Asimismo, damos y concedemos licencia y facultad plena libre, perpetua y de todas maneras cumplida al General Maestro de dicha Orden que ahora es, o por tiempo fuere, para que en cualquier parte del mundo pueda lícita y libremente erigir y fundar casas e iglesias de dichos frailes Reformados, guardando en esta erección lo dispuesto por los sagrados Cánones".

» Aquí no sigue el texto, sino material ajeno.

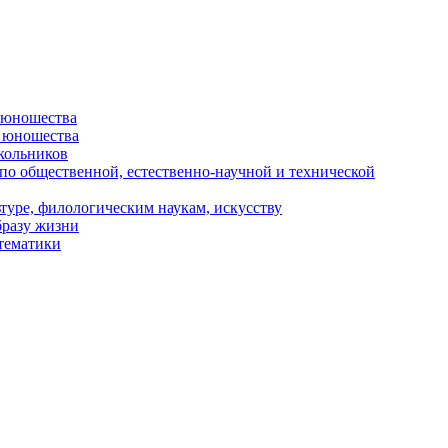
и юношества
и юношества
кольников
 по общественной, естественно-научной и технической
туре, филологическим наукам, искусству
бразу жизни
 тематики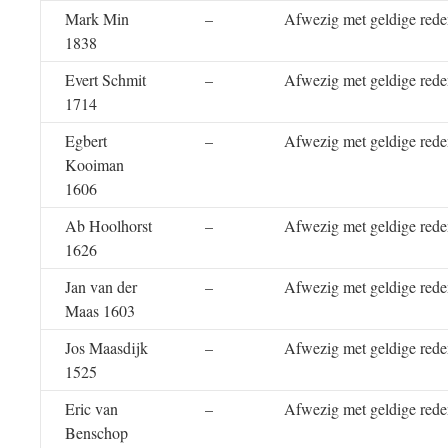
Mark Min
–
Afwezig met geldige red
1838
Evert Schmit
–
Afwezig met geldige red
1714
Egbert
–
Afwezig met geldige red
Kooiman
1606
Ab Hoolhorst
–
Afwezig met geldige red
1626
Jan van der
–
Afwezig met geldige red
Maas 1603
Jos Maasdijk
–
Afwezig met geldige red
1525
Eric van
–
Afwezig met geldige red
Benschop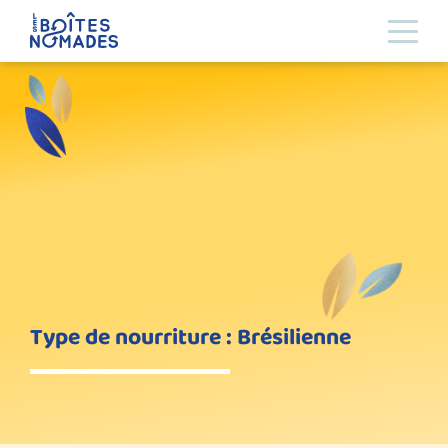
Type de nourriture : Brésilienne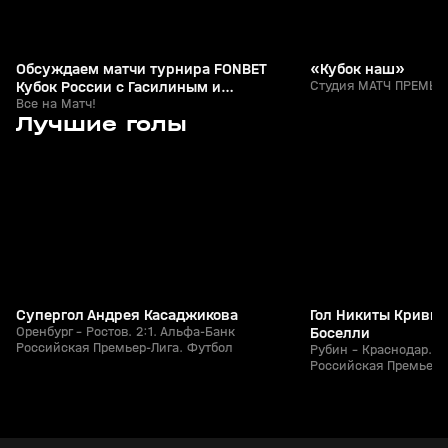
Обсуждаем матчи турнира FONBET
«Кубок наш»
Кубок России с Гасилиным и
Студия МАТЧ ПРЕМЬЕР
Шалимовым
Все на Матч!
7
1:25
26 июл, 21:49
26 июл, 21:15
Лучшие голы
+
0+
Супергол Андрея Касаджикова
Гол Никиты Кривцо
Оренбург - Ростов. 2:1. Альфа-Банк
Боселли
Российская Премьер-Лига. Футбол
Рубин - Краснодар. 1
Российская Премьер-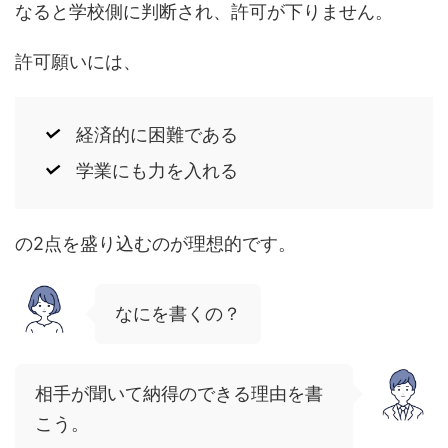
なると学校側に判断され、許可が下りません。
許可願いには、
経済的に困難である
学業にも力を入れる
の2点を盛り込むのが理想的です。
なにを書くの？
相手が聞いて納得のできる理由を書
こう。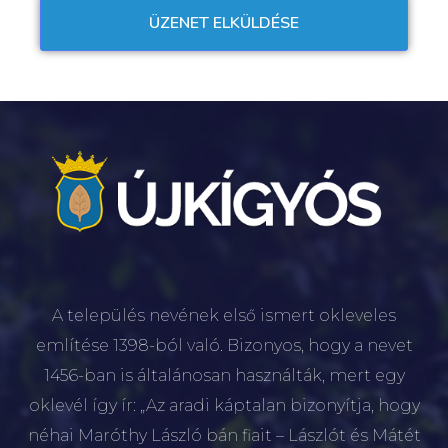
A település nevének első ismert okleveles
említése 1398-ból való. Bizonyos, hogy a nevet
1456-ban is általánosan használták, mert egy
oklevél így ír: „Az aradi káptalan bizonyítja, hogy
néhai Maróthy László bán fiait – Lászlót és Mátét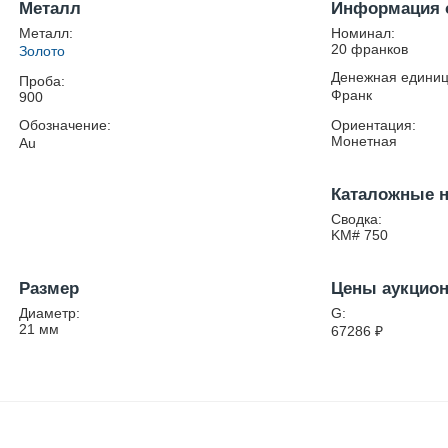
Металл
Информация 
Металл:
Номинал:
20 франков
Золото
Денежная единиц
Проба:
Франк
900
Обозначение:
Ориентация:
Монетная
Au
Каталожные 
Сводка:
KM# 750
Размер
Цены аукцио
Диаметр:
G:
21
мм
67286
₽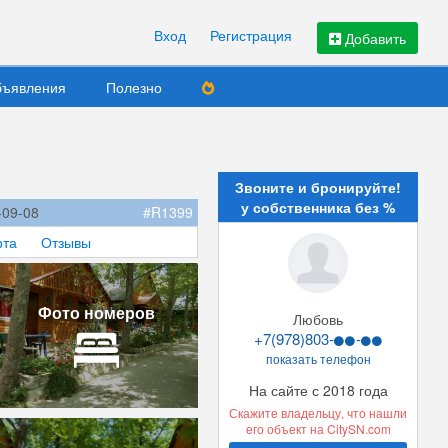
Вход
Регистрация
Добавить
ъявления
Полезно
Звоните и бронируйте!
у собственника без %
-09-08
#R1399
рта
Отзывы
Фото номеров
Любовь
+7(978)803-
-
показать телефон
На сайте с 2018 года
Скажите владельцу, что нашли
его объект на CitySN.com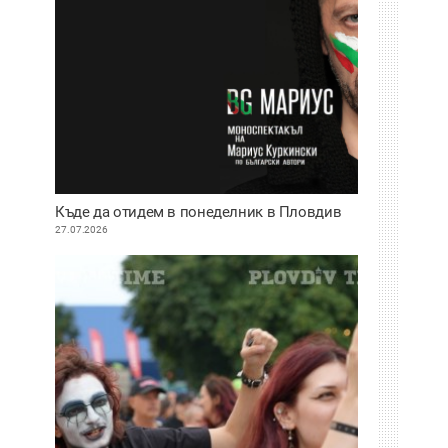
Къде да отидем в понеделник в Пловдив
27.07.2026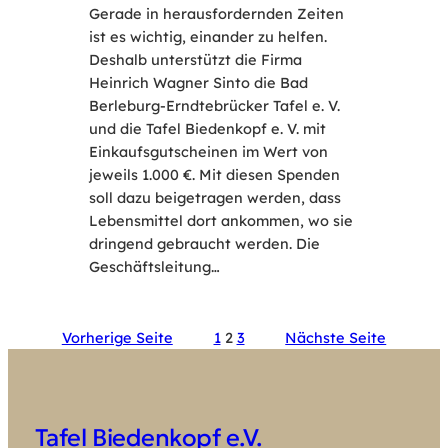
Gerade in herausfordernden Zeiten
ist es wichtig, einander zu helfen.
Deshalb unterstützt die Firma
Heinrich Wagner Sinto die Bad
Berleburg-Erndtebrücker Tafel e. V.
und die Tafel Biedenkopf e. V. mit
Einkaufsgutscheinen im Wert von
jeweils 1.000 €. Mit diesen Spenden
soll dazu beigetragen werden, dass
Lebensmittel dort ankommen, wo sie
dringend gebraucht werden. Die
Geschäftsleitung…
Vorherige Seite
1
2
3
Nächste Seite
Tafel Biedenkopf e.V.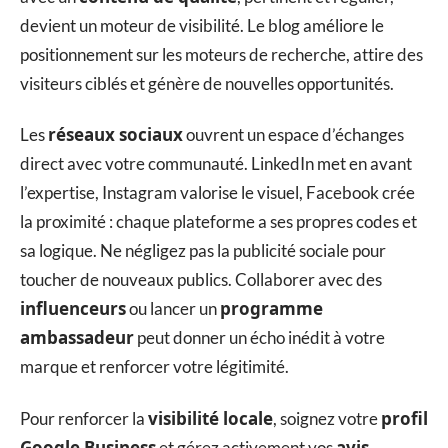
devient un moteur de visibilité. Le blog améliore le
positionnement sur les moteurs de recherche, attire des
visiteurs ciblés et génère de nouvelles opportunités.
réseaux sociaux
Les
ouvrent un espace d’échanges
direct avec votre communauté. LinkedIn met en avant
l’expertise, Instagram valorise le visuel, Facebook crée
la proximité : chaque plateforme a ses propres codes et
sa logique. Ne négligez pas la publicité sociale pour
toucher de nouveaux publics. Collaborer avec des
influenceurs
programme
ou lancer un
ambassadeur
peut donner un écho inédit à votre
marque et renforcer votre légitimité.
visibilité locale
profil
Pour renforcer la
, soignez votre
Google Business
avis
et gérez activement vos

Sí, el árbol de la Reforma implantada por Fray Juan Bautista del Santísimo Sacramento echaba raíces sólidas, y sus ramas se extendían fértiles por España, Europa y tierras de Ultramar. Sin embargo, él, ajeno a cualquier tipo de protagonismo, prefería los segundos planos. Ejerció como primer Comendador de la Descalcez en la Almoraima y, después, en el convento de Ribas y, por fin, en el de Santa Bárbara, de Madrid. Estuvo considerado como uno de los mayores místicos de su tiempo. Sobre su vida, heroicamente enraizada en las virtudes cristianas, escribieron y contaron maravillas cuantos con él convivieron en los inicios de la Descalcez: Era "un trasunto de Cristo nuestro Señor"; "su celda se convirtió en una continua escuela de oración"; "no fue amigo de oír nuevas, que no fuesen de ejemplo y edificación". Y aluden directamente al ejercicio en grado excelso de las virtudes teologales, adornadas por todo un cúmulo de otras virtudes más cercanas y visibles, como la santa simplicidad, su admirable discreción, la humildad y pureza de corazón, su cuasi infinita paciencia y mansedumbre, amén del absoluto despego de las cosas materiales. el día 5 de octubre, miércoles, de 1616, a las once de la noche, entregaba su alma a Dios en el convento de Santa Bárbara de Madrid. Era Pontífice Paulo V, rey de España el católico Felipe III y gobernaba la Orden Fray Francisco de Ribera. Su hija del alma, la venerable madre Marina de Jesús, se acercó pausada hasta aquel cuerpo sin vida, se arrodilló y visiblemente emocionada le besó su mano.

(Textos extraídos de la Biografía de nuestro Reformador, publicada en Madrid con motivo del IV Centenario de la Descalcez Mercedaria, abril de 2003).